The 3D T1 images were segmented using Freesurfer (v.6, MGH, MA), which includes a full processing stream for MR imaging data that involves skull-stripping, bias field correction, registration, and anatomical segmentation as well as cortical surface reconstruction, registration, and parcelation. Regional brain volume for both cortical and subcortical brain regions were calculated. The left and right hippocampal volume were averaged. Interindividual variation in head size were accounted for in further statistical analysis by controlling for the effects of the total intracranial volume.

Determination of dementia subtypes

Dementia subtypes were determined based on the plasma biomarkers (Aβ_42/40, p-tau₁₈₁, NfL, GFAP), alongside vascular markers, hemoglobin A1c (HbA1c), blood pressure, and total cholesterol. Given lack of established AD biomarker thresholds in the DRC/SSA, determination of biomarker thresholds was informed by prior analysis conducted by Ikanga et al. (2024). These analyses utilized logistic regression models to assess the relationship between individual biomarkers and neurological status (healthy or suspected AD) (Ikanga et al., 2023a). Receiver operating characteristic (ROC) curve analyses were conducted to evaluate the diagnostic accuracy of the biomarkers, calculating the area under the curve (AUC) for each. Biomarker cutoff scores were defined by maximizing sensitivity and specificity, determined by the highest Youden’s Index, to optimize the classification of neurological status in this population. Thresholds for vascular markers, HbA1c, hypertension, and hypercholesterolemia, were sourced from existing literature (Kowall and Rathmann, 2013; Whelton et al., 2017; Nantsupawat et al., 2019; Li et al., 2021). Individuals with elevated HbA1c (≥ 6.5%), blood pressure (systolic ≥ 130 mmHg or diastolic ≥ 80 mmHg), or total cholesterol (≥ 200 mg/dL) were deemed to have dementia of potential vascular etiology. Subsequently, individuals were classified into one of four dementia subtypes—AD only, non-AD vascular, non-AD other, or mixed—based on their presence or absence of these biomarkers (Table 1).

TABLE 1

Table 1. Organization of biomarkers into pathological subtypes of dementia utilizing (Ikanga et al., 2024 ; Hu et al., 2022) threshold for core AD biomarkers.

Statistical analyses

Descriptive statistics were employed to summarize the data, with continuous variables reported as means and standard deviations, and categorical variables reported as frequencies and row percentages. We used linear regression models to compare differences in demographics, biomarkers, vascular markers, neuroimaging measures, and cognitive tests by dementia subtype. Models were adjusted for age, gender, years of education, total intracranial volume (for neuroimaging variables), and Geriatric Depression Scale (GDS) score. Subsequently, Dunn’s post-hoc test for pairwise comparisons was conducted to explore differences in neuroimaging and cognitive assessment measure between biomarker-defined dementia subtypes. Results were evaluated with a significance set at p < 0.05. Statistical analysis was conducted using R version 4 statistical software.

Results

Demographic data, neurodegenerative plasma biomarkers, vascular markers, neuroimaging, and cognitive characteristics are presented in Table 2. The sample comprised 45 clinically adjudicated dementia participants, of whom 20 (44%) were males, with an average age of 73.8 years (SD = 8 years) and an average of 7.4 years of education (SD = 5 years). Clinically, the sample exhibited high symptoms of depression (GDS = 7.5), and 58% of the participants had clinical hypertension (see Table 2).

TABLE 2

Table 2. Characteristics of the study sample.

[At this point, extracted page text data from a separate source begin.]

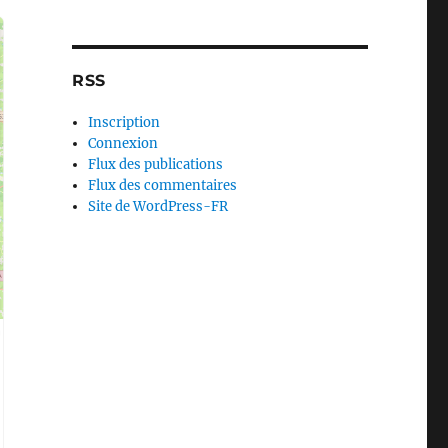
RSS
Inscription
Connexion
Flux des publications
Flux des commentaires
Site de WordPress-FR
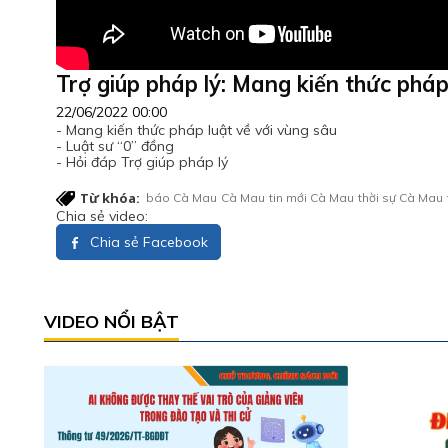
Trợ giúp pháp lý: Mang kiến thức pháp
22/06/2022 00:00
- Mang kiến thức pháp luật về với vùng sâu
- Luật sư “0” đồng
- Hỏi đáp Trợ giúp pháp lý
Từ khóa:
báo Cà Mau
Cà Mau
tin mới Cà Mau
thời sự Cà Mau
Chia sẻ video:
Chia sẻ Facebook
VIDEO NỔI BẬT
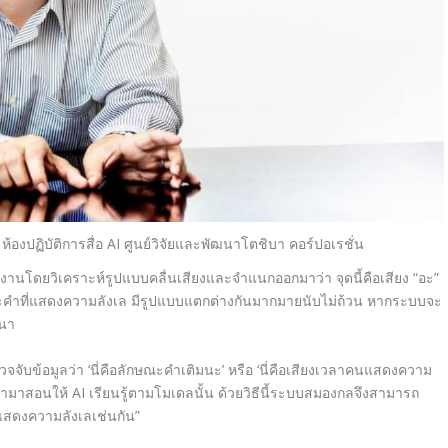
 ห้องปฏิบัติการสื่อ
AI
ศูนย์วิจัยและพัฒนาโตชิบา คอร์ปอเรชั่น
ะทำงานโดยวิเคราะห์รูปแบบคลื่นเสียงและจำแนกออกมาว่า จุดนี้คือเสียง “อะ”
ติม และคำที่แสดงความลังเล มีรูปแบบแตกต่างกันมากมายนับไม่ถ้วน หากระบบจะ
ฒนา
จจับข้อมูลว่า
‘
นี่คือลักษณะคำเติมนะ
’
หรือ
‘
นี่คือเสียงเวลาคนแสดงความ
้ามาสอนให้
AI
เรียนรู้ตามโมเดลนั้น ด้วยวิธีนี้ระบบสมองกลจึงสามารถ
สดงความลังเลเช่นกัน
”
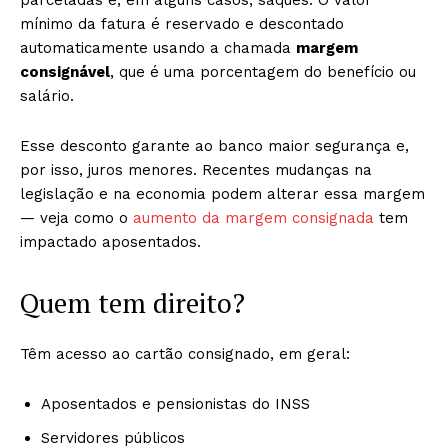
parceladas e, em alguns casos, saques. O valor
mínimo da fatura é reservado e descontado
automaticamente usando a chamada
margem
consignável
, que é uma porcentagem do benefício ou
salário.
Esse desconto garante ao banco maior segurança e,
por isso, juros menores. Recentes mudanças na
legislação e na economia podem alterar essa margem
— veja como o
aumento da margem consignada
tem
impactado aposentados.
Quem tem direito?
Têm acesso ao cartão consignado, em geral:
Aposentados e pensionistas do INSS
Servidores públicos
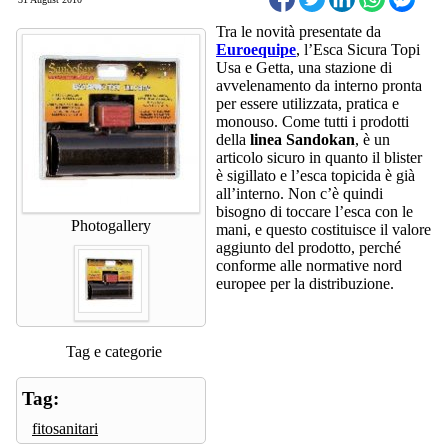
Tra le novità presentate da
Euroequipe
, l’Esca Sicura Topi
Usa e Getta, una stazione di
avvelenamento da interno pronta
per essere utilizzata, pratica e
monouso. Come tutti i prodotti
della
linea Sandokan
, è un
articolo sicuro in quanto il blister
è sigillato e l’esca topicida è già
all’interno. Non c’è quindi
bisogno di toccare l’esca con le
Photogallery
mani, e questo costituisce il valore
aggiunto del prodotto, perché
conforme alle normative nord
europee per la distribuzione.
Tag e categorie
Tag:
fitosanitari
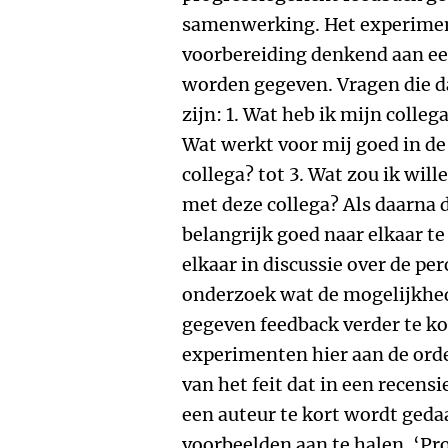
samenwerking. Het experimen
voorbereiding denkend aan een
worden gegeven. Vragen die
zijn: 1. Wat heb ik mijn colle
Wat werkt voor mij goed in 
collega? tot 3. Wat zou ik wi
met deze collega? Als daarna
belangrijk goed naar elkaar te
elkaar in discussie over de pe
onderzoek wat de mogelijkhed
gegeven feedback verder te ko
experimenten hier aan de orde
van het feit dat in een recen
een auteur te kort wordt geda
voorbeelden aan te halen. ‘Pro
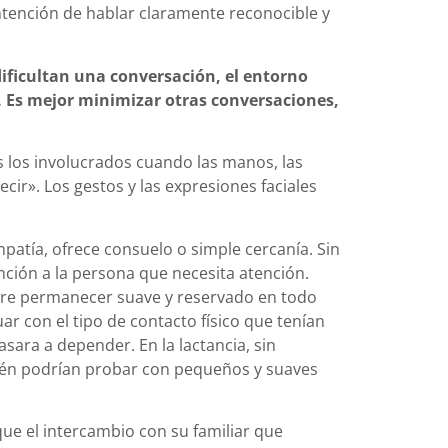
intención de hablar claramente reconocible y
dificultan una conversación, el entorno
o. Es mejor minimizar otras conversaciones,
s los involucrados cuando las manos, las
ecir». Los gestos y las expresiones faciales
mpatía, ofrece consuelo o simple cercanía. Sin
ción a la persona que necesita atención.
re permanecer suave y reservado en todo
r con el tipo de contacto físico que tenían
sara a depender. En la lactancia, sin
ién podrían probar con pequeños y suaves
que el intercambio con su familiar que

Table 3 presents the dementia subtype defined by neurodegenerative plasma biomarkers using Ikanga and colleagues’ threshold (Ikanga et al., 2024). As anticipated, there is a higher prevalence of mixed dementia, followed by AD-only, non-AD other dementia, and non-AD vascular dementia patterns.

TABLE 3

Table 3. Clinical dementia subtype based on biomarker patterns.

Table 4 presents the cognitive profiles for each dementia subtype based on the cutoff criteria established by Ikanga et al. (2024). We excluded the vascular dementia subtype from these analyses due to the small sample size (only five participants). Cognitively, there were no clinically or statistically significant differences between the dementia subtypes. The cognitive profiles do not align well with biomarker-based dementia subtypes.

TABLE 4

Table 4. Cognitive profile for dementia subtypes.

Table 5 presents the neuroimaging profile for each dementia subtype based on Ikanga and colleagues’ threshold (Ikanga et al., 2024). As in the previous analyses, we did not include the vascular dementia subtype because there are only five participants in this subtype. The neuroimaging profiles do not align well with biomarker-based dementia subtypes. The AD group showed reduced scores in many neuroanatomical structures compared to other dementia subtypes. There was a statistical difference in left hippocampal volume between various dementia subtypes, mostly between AD-only and non-AD other subtypes, and between AD-only and mixed subtypes. There was a trend in terms of microhemorrhage between dementia subtypes (see Table 5).

TABLE 5

Table 5. Neuroimaging profile for dementia subtypes.

Discussion

This study primarily aimed to evaluate the feasibility of using neurodegenerative plasma biomarkers to characterize dementia subtypes and describe their cognitive and neuroimaging profiles in a novel sample of older adults with clinical dementia in SSA. Experts have reported gaps in neuropsychological testing instruments, diagnostic procedures, fluid biomarkers, and neuropathological correlative studies. This exploratory study aimed to address the gap in plasma biomarkers in the DRC/SSA.

Despite the absence of a gold standard threshold for neurodegenerative fluid biomarkers in the DRC/SSA, we investigated the cognitive and neuroimaging profiles of adults with dementia in the DRC/SSA, using plasma neurodegenerative biomarkers. We found a high prevalence of mixed, followed by AD only, non-AD other dementia, and non-AD vascular dementia patterns, despite cultural, racial, and geographic differences. These results contrast with Western findings, which indicate that the most prevalent dementias among older adults (65 years and over) are Alzheimer’s Disease (60–80% of cases), vascular dementia (10–20% of cases), mixed dementia (5–15% of cases), and other dementias, such as dementia with Lewy bodies (2–5% of cases), dementia associated with Parkinson’s disease (3.6% of cases), and frontotemporal dementia (2–5% of cases) (Jack et al., 2019; Nichols et al., 2022; No author list, 2023).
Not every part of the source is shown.